Records contained in a dataset
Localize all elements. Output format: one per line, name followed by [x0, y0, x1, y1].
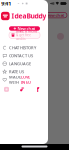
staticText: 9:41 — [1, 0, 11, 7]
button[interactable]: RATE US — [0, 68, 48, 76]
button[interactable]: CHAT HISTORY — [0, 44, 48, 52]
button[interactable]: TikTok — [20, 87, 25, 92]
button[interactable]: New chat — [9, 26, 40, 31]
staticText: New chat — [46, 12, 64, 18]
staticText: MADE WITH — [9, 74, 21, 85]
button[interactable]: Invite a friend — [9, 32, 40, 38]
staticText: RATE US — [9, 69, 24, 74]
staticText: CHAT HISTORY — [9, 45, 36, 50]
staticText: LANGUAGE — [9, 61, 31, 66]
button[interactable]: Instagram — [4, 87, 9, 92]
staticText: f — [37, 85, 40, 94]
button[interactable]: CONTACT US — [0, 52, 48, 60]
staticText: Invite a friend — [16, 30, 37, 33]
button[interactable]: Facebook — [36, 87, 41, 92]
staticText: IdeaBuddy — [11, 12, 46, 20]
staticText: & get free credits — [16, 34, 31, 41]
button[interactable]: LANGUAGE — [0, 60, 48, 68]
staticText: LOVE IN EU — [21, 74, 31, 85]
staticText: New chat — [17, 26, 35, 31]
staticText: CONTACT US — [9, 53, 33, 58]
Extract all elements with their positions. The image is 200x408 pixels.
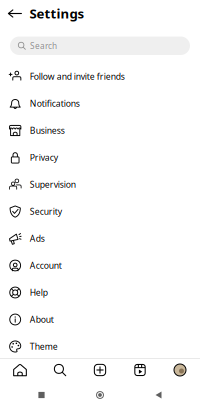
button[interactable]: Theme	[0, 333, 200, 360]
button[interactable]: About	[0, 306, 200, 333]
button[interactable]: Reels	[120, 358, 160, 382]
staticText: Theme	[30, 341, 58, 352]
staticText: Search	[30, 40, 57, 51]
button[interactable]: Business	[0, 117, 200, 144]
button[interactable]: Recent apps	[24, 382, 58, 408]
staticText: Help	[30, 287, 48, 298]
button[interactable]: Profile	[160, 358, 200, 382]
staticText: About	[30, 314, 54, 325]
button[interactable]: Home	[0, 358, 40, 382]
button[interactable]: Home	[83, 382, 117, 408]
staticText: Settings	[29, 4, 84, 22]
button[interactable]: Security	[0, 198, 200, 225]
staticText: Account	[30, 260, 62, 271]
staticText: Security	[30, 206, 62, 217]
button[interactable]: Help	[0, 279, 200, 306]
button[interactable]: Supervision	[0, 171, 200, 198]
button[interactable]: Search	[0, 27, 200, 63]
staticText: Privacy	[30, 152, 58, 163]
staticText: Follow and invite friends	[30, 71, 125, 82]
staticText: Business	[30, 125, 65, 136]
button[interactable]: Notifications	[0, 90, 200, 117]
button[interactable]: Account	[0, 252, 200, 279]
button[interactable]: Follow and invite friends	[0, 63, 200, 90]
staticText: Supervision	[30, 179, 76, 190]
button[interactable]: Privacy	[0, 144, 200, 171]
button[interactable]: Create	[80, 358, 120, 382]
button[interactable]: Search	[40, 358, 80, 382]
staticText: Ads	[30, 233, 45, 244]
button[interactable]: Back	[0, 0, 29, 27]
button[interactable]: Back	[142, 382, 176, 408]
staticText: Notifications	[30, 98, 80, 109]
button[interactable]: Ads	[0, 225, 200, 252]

**REQUIRED ACTION:**
Check the lines above and copy each one that includes "Security".

**ANSWER AREA:**
button[interactable]: Security	[0, 198, 200, 225]
staticText: Security	[30, 206, 62, 217]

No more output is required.